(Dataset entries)
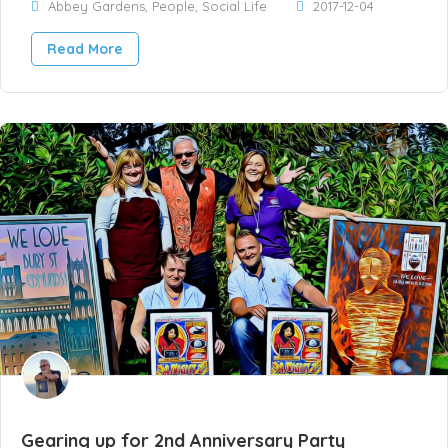
Abbey Gardens
,
People
,
Social Life
2017-12-04
Read More
Gearing up for 2nd Anniversary Party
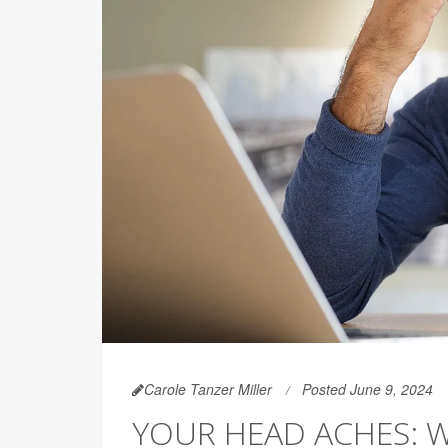
Carole Tanzer Miller
Posted June 9, 2024
YOUR HEAD ACHES: 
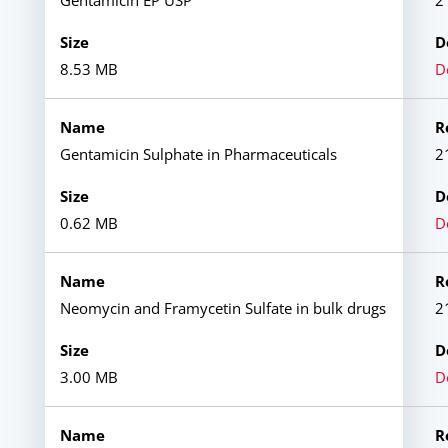
Gentamicin EP USP
2
8.53 MB
D
Gentamicin Sulphate in Pharmaceuticals
2
0.62 MB
D
Neomycin and Framycetin Sulfate in bulk drugs
2
3.00 MB
D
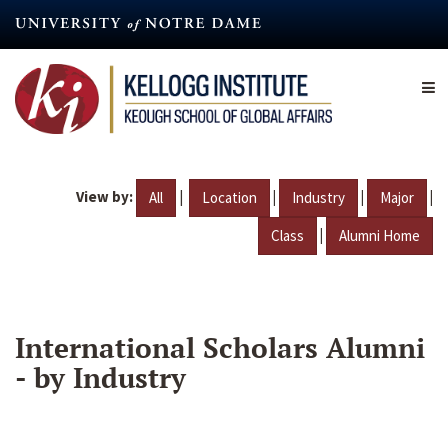
Skip
to
main
content
View by:
|
|
|
|
All
Location
Industry
Major
|
Class
Alumni Home
International Scholars Alumni
- by Industry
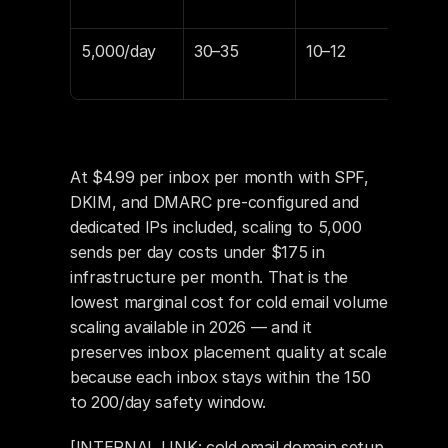
$69
5,000/day
30–35
10–12
$14
$17
At $4.99 per inbox per month with SPF, 
DKIM, and DMARC pre-configured and 
dedicated IPs included, scaling to 5,000 
sends per day costs under $175 in 
infrastructure per month. That is the 
lowest marginal cost for cold email volume 
scaling available in 2026 — and it 
preserves inbox placement quality at scale 
because each inbox stays within the 150 
to 200/day safety window.
[INTERNAL LINK: cold email domain setup 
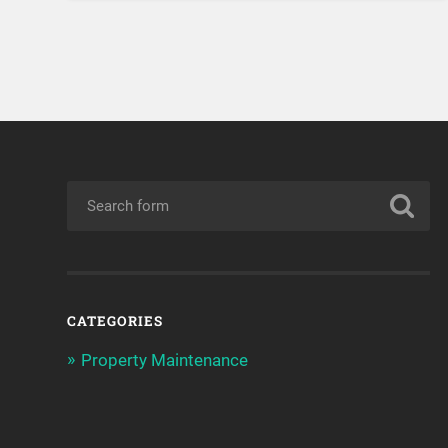
CATEGORIES
Property Maintenance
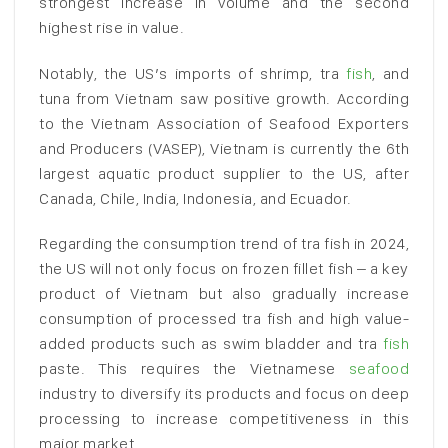
strongest increase in volume and the second
highest rise in value.
Notably, the US’s imports of shrimp, tra
fish
, and
tuna from Vietnam saw positive growth. According
to the Vietnam Association of Seafood Exporters
and Producers (VASEP), Vietnam is currently the 6th
largest aquatic product supplier to the US, after
Canada, Chile, India, Indonesia, and Ecuador.
Regarding the consumption trend of tra fish in 2024,
the US will not only focus on frozen fillet fish – a key
product of Vietnam but also gradually increase
consumption of processed tra fish and high value-
added products such as swim bladder and tra
fish
paste. This requires the Vietnamese
seafood
industry to diversify its products and focus on deep
processing to increase competitiveness in this
major market.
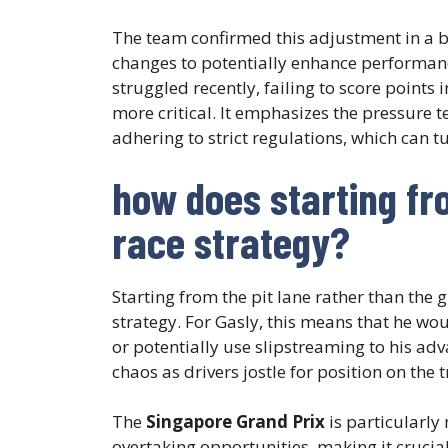
The team confirmed this adjustment in a b
changes to potentially enhance performance
struggled recently, failing to score points 
more critical. It emphasizes the pressure 
adhering to strict regulations, which can t
how does starting fr
race strategy?
Starting from the pit lane rather than the gr
strategy. For Gasly, this means that he wou
or potentially use slipstreaming to his adv
chaos as drivers jostle for position on the t
The
Singapore Grand Prix
is particularly 
overtaking opportunities, making it crucial 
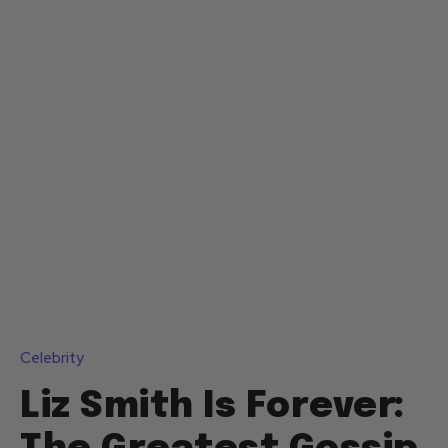
Celebrity
Liz Smith Is Forever:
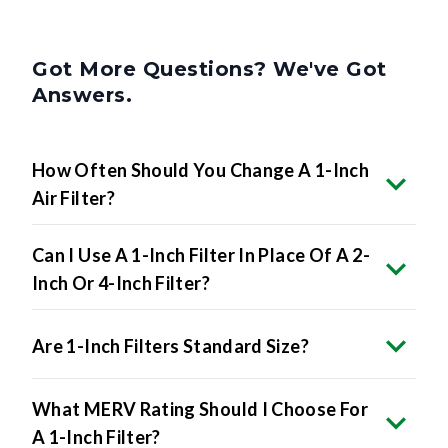
Got More Questions? We've Got
Answers.
How Often Should You Change A 1-Inch
Air Filter?
Can I Use A 1-Inch Filter In Place Of A 2-
Inch Or 4-Inch Filter?
Are 1-Inch Filters Standard Size?
What MERV Rating Should I Choose For
A 1-Inch Filter?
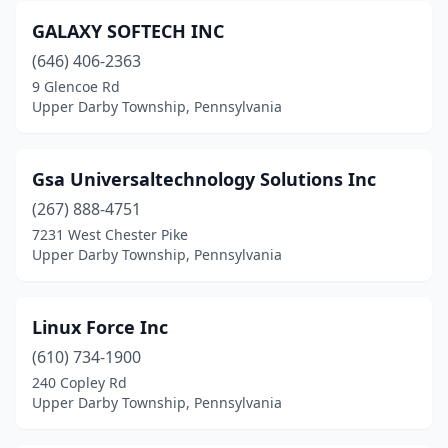
GALAXY SOFTECH INC
(646) 406-2363
9 Glencoe Rd
Upper Darby Township, Pennsylvania
Gsa Universaltechnology Solutions Inc
(267) 888-4751
7231 West Chester Pike
Upper Darby Township, Pennsylvania
Linux Force Inc
(610) 734-1900
240 Copley Rd
Upper Darby Township, Pennsylvania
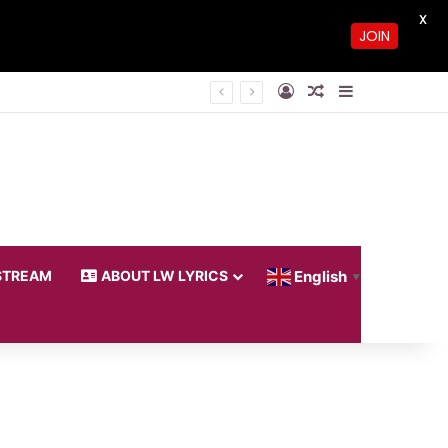
X
JOIN
Log In
Random Article
Sidebar
STREAM
ABOUT LW LYRICS
English
▼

**INSTRUCTIONS TO FOLLOW**
Could you please return the entries above exactly, minus the pictures?

**TASK RESPONSE**
Abbey Gardens
,
People
,
Social Life
2017-12-04
Read More
Gearing up for 2nd Anniversary Party
Carole Tanzer Miller
Posted June 9, 2024
YOUR HEAD ACHES: 
Gentamicin EP USP
2
8.53 MB
D
Gentamicin Sulphate in Pharmaceuticals
2
0.62 MB
D
Neomycin and Framycetin Sulfate in bulk drugs
2
3.00 MB
D
Skip
to
main
content
View by:
|
|
|
|
All
Location
Industry
Major
|
Class
Alumni Home
International Scholars Alumni
- by Industry
$69
5,000/day
30–35
10–12
$14
$17
At $4.99 per inbox per month with SPF, 
DKIM, and DMARC pre-configured and 
dedicated IPs included, scaling to 5,000 
sends per day costs under $175 in 
infrastructure per month. That is the 
lowest marginal cost for cold email volume 
scaling available in 2026 — and it 
preserves inbox placement quality at scale 
because each inbox stays within the 150 
to 200/day safety window.
[INTERNAL LINK: cold email domain setup 
CATEGORIES
Property Maintenance
strongest increase in volume and the second
highest rise in value.
Notably, the US’s imports of shrimp, tra
fish
, and
tuna from Vietnam saw positive growth. According
to the Vietnam Association of Seafood Exporters
and Producers (VASEP), Vietnam is currently the 6th
largest aquatic product supplier to the US, after
Canada, Chile, India, Indonesia, and Ecuador.
Regarding the consumption trend of tra fish in 2024,
the US will not only focus on frozen fillet fish – a key
product of Vietnam but also gradually increase
consumption of processed tra fish and high value-
added products such as swim bladder and tra
fish
paste. This requires the Vietnamese
seafood
industry to diversify its products and focus on deep
processing to increase competitiveness in this
major market.
The team confirmed this adjustment in a b
changes to potentially enhance performance
struggled recently, failing to score points 
more critical. It emphasizes the pressure 
adhering to strict regulations, which can t
how does starting fr
race strategy?
Starting from the pit lane rather than the gr
strategy. For Gasly, this means that he wou
or potentially use slipstreaming to his adv
chaos as drivers jostle for position on the t
The
Singapore Grand Prix
is particularly 
overtaking opportunities, making it crucial 
Celebrity
Liz Smith Is Forever:
Got More Questions? We've Got
Answers.
How Often Should You Change A 1-Inch
Air Filter?
Can I Use A 1-Inch Filter In Place Of A 2-
Inch Or 4-Inch Filter?
Are 1-Inch Filters Standard Size?
What MERV Rating Should I Choose For
A 1-Inch Filter?
GALAXY SOFTECH INC
(646) 406-2363
9 Glencoe Rd
Upper Darby Township, Pennsylvania
Gsa Universaltechnology Solutions Inc
(267) 888-4751
7231 West Chester Pike
Upper Darby Township, Pennsylvania
Linux Force Inc
(610) 734-1900
240 Copley Rd
Upper Darby Township, Pennsylvania
X
JOIN
Log In
Random Article
Sidebar
STREAM
ABOUT LW LYRICS
English
▼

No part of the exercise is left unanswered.